== Supplied entries ==

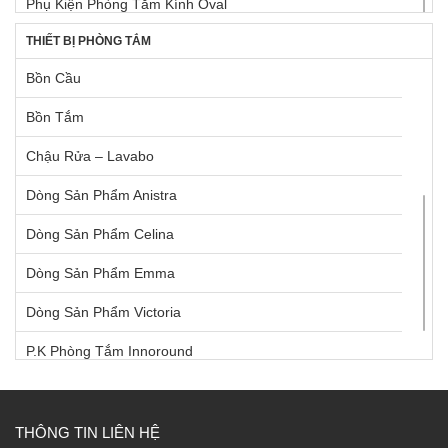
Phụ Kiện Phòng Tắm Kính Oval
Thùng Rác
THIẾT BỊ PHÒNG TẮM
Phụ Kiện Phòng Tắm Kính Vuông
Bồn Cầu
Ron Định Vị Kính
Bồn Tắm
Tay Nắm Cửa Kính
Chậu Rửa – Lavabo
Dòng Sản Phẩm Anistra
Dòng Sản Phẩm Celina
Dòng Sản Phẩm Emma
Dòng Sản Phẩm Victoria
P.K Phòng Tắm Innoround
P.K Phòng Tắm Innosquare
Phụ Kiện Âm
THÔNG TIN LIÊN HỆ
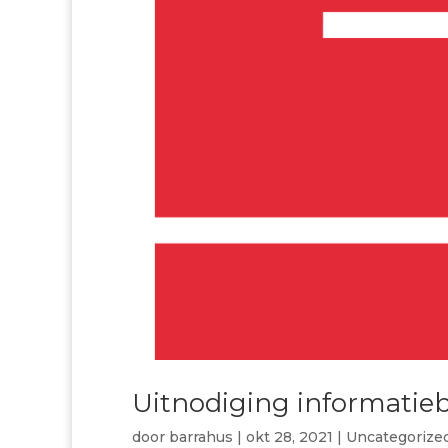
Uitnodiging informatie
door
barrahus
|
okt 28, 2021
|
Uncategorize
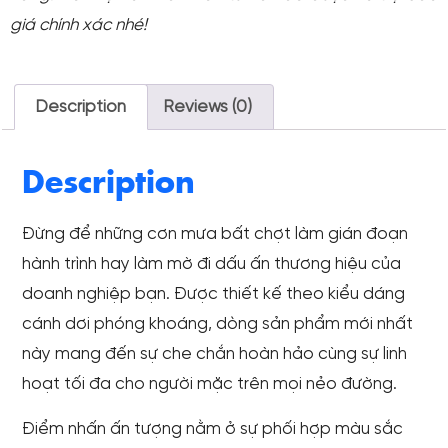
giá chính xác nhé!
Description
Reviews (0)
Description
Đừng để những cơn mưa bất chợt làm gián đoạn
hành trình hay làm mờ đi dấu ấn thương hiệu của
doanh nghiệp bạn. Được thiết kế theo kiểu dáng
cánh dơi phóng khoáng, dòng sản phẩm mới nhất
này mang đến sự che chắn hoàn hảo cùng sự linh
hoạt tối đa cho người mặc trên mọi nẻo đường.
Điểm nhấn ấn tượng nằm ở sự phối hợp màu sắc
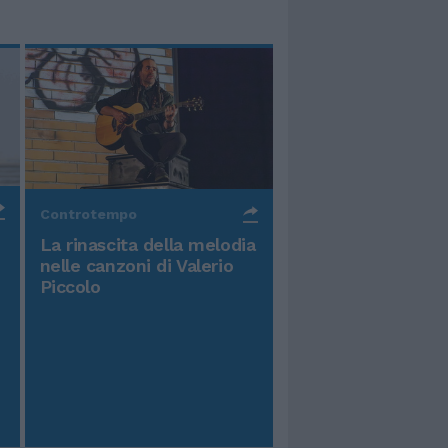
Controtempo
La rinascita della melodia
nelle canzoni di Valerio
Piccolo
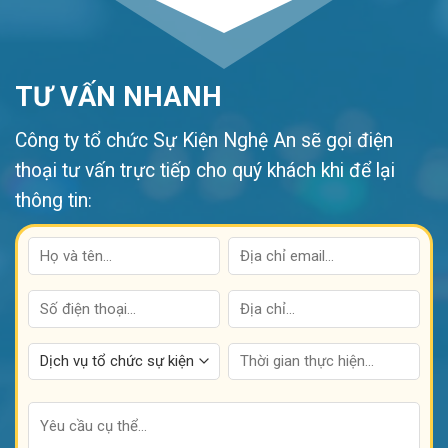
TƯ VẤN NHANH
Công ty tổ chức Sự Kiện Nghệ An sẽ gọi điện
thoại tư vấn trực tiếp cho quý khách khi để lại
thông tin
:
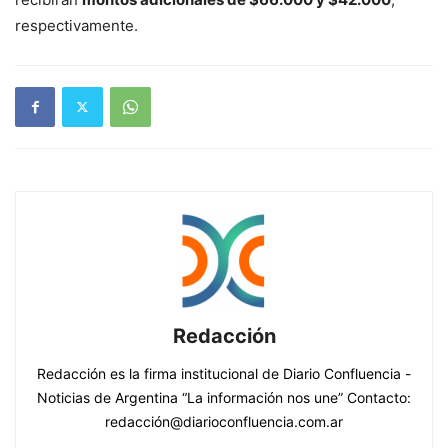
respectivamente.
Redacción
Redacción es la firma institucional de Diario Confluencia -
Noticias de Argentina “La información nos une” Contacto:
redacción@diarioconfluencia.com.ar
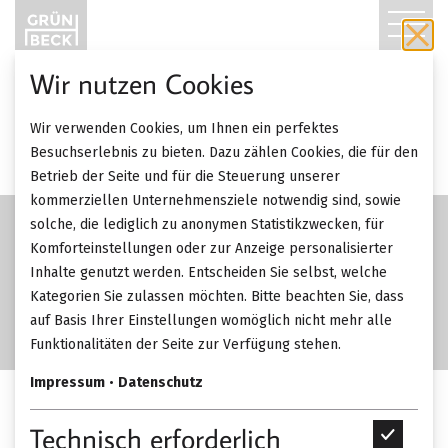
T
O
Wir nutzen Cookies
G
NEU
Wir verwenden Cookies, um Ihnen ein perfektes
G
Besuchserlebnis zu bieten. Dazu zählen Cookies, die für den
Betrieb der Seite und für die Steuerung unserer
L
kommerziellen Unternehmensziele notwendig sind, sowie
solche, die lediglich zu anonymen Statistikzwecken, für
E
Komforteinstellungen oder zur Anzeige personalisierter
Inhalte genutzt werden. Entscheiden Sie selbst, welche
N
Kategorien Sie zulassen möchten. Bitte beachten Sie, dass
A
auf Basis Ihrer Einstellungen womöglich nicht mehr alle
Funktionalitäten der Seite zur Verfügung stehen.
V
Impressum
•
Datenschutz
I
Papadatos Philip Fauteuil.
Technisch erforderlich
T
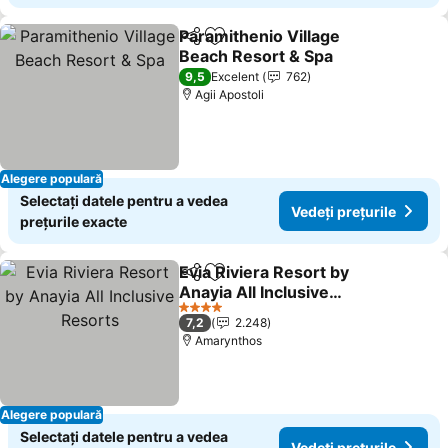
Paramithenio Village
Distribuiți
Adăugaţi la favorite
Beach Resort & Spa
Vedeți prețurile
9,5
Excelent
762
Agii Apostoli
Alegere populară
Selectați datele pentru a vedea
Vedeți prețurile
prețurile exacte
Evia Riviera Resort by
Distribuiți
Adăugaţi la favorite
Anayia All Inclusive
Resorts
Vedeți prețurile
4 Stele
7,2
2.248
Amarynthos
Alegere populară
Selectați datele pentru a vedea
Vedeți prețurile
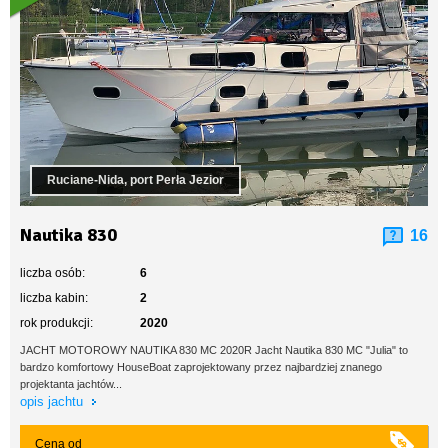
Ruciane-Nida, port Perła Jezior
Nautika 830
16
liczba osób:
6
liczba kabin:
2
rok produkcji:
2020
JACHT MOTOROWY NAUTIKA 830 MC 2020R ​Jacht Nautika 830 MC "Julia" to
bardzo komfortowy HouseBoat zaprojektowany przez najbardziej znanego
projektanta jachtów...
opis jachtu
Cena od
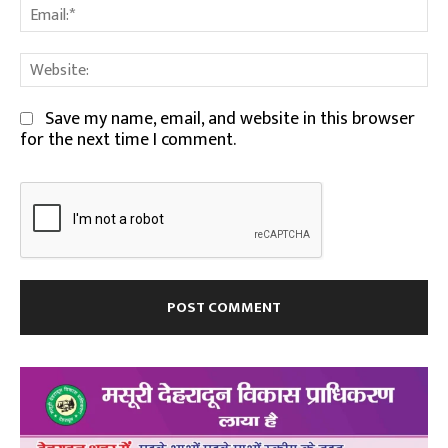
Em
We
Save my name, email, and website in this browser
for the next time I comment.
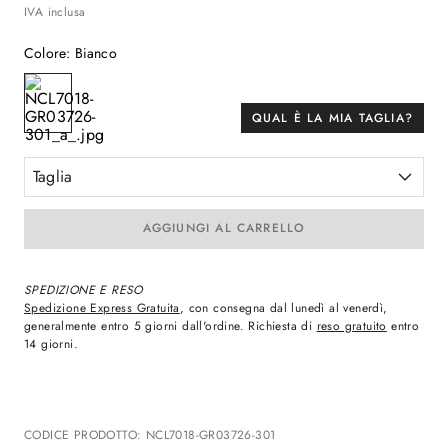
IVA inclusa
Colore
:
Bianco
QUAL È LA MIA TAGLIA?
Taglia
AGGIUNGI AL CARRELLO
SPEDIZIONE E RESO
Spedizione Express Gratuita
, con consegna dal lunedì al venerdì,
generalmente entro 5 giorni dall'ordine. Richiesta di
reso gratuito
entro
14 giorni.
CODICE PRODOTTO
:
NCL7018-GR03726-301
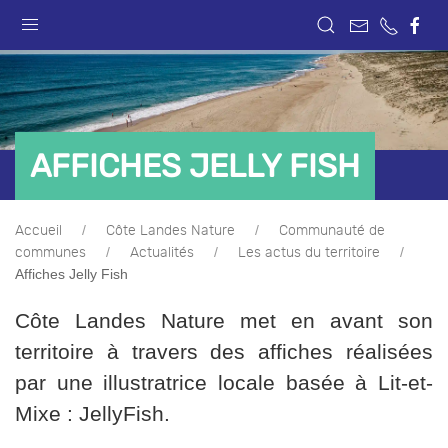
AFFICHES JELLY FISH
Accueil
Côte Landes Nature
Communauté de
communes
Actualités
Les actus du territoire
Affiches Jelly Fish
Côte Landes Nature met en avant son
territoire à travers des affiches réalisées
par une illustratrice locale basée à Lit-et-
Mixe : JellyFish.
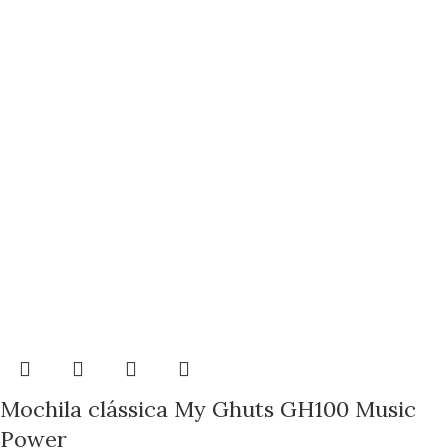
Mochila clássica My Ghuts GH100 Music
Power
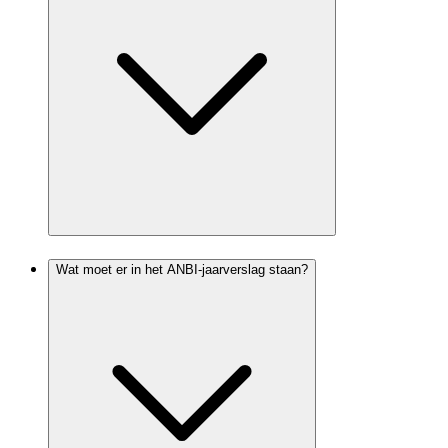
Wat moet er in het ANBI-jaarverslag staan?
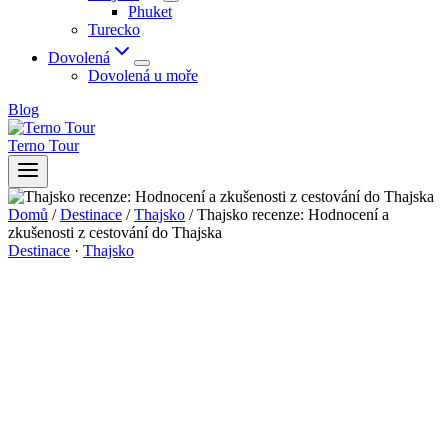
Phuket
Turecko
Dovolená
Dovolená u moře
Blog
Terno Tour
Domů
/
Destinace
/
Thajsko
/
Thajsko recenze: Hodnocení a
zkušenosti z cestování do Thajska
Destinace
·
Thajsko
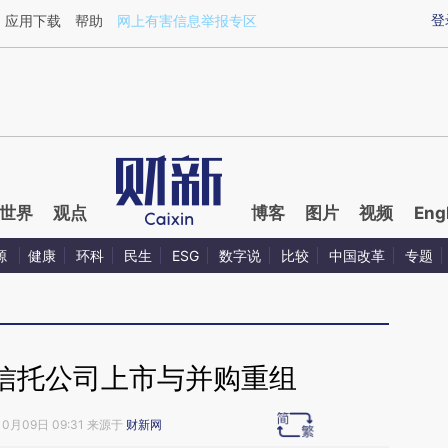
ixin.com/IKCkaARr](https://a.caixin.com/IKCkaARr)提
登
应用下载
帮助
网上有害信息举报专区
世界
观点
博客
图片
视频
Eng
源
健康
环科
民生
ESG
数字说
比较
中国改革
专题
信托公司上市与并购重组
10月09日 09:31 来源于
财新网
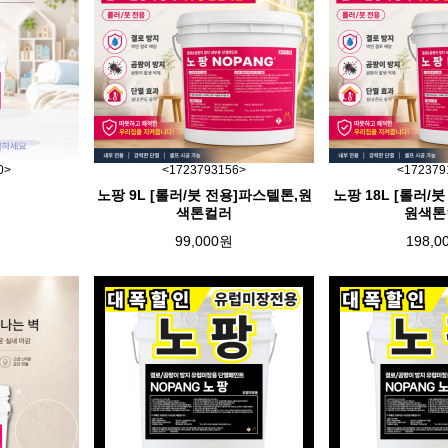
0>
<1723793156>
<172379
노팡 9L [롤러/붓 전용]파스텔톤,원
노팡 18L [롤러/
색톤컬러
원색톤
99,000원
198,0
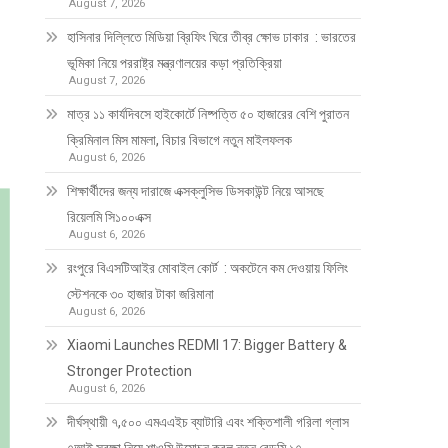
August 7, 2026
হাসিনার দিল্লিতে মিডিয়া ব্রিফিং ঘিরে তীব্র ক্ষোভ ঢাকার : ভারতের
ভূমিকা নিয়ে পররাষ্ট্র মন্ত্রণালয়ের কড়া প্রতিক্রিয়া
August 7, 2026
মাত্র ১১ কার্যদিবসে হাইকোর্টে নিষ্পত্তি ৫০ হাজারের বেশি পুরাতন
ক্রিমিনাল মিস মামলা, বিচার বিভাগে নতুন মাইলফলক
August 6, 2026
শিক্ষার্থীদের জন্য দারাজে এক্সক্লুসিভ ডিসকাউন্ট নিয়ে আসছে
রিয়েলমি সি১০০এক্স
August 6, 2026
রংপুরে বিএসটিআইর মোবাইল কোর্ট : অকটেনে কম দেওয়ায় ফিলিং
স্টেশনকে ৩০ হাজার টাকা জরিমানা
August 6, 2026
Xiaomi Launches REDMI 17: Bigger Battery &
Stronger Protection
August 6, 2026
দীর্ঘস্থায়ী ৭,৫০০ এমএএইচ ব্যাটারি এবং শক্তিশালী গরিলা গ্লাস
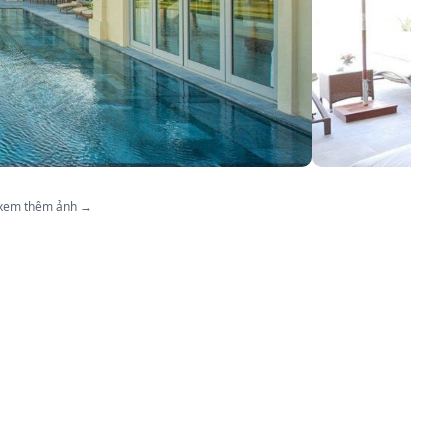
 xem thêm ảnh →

===

# Work instructions:
Leaving every picture aside, reproduce exactly the lines above from the one with "P.K Phòng Tắm Innosquare" up to and including the one with "La rinascita della melodia", and no others.

# Answer to this problem:
P.K Phòng Tắm Innosquare
Phụ Kiện Âm
THÔNG TIN LIÊN HỆ
Uitnodiging informatie
door
barrahus
|
okt 28, 2021
|
Uncategorize
giá chính xác nhé!
Description
Reviews (0)
Description
Đừng để những cơn mưa bất chợt làm gián đoạn
hành trình hay làm mờ đi dấu ấn thương hiệu của
doanh nghiệp bạn. Được thiết kế theo kiểu dáng
cánh dơi phóng khoáng, dòng sản phẩm mới nhất
này mang đến sự che chắn hoàn hảo cùng sự linh
hoạt tối đa cho người mặc trên mọi nẻo đường.
Điểm nhấn ấn tượng nằm ở sự phối hợp màu sắc
Controtempo
La rinascita della melodia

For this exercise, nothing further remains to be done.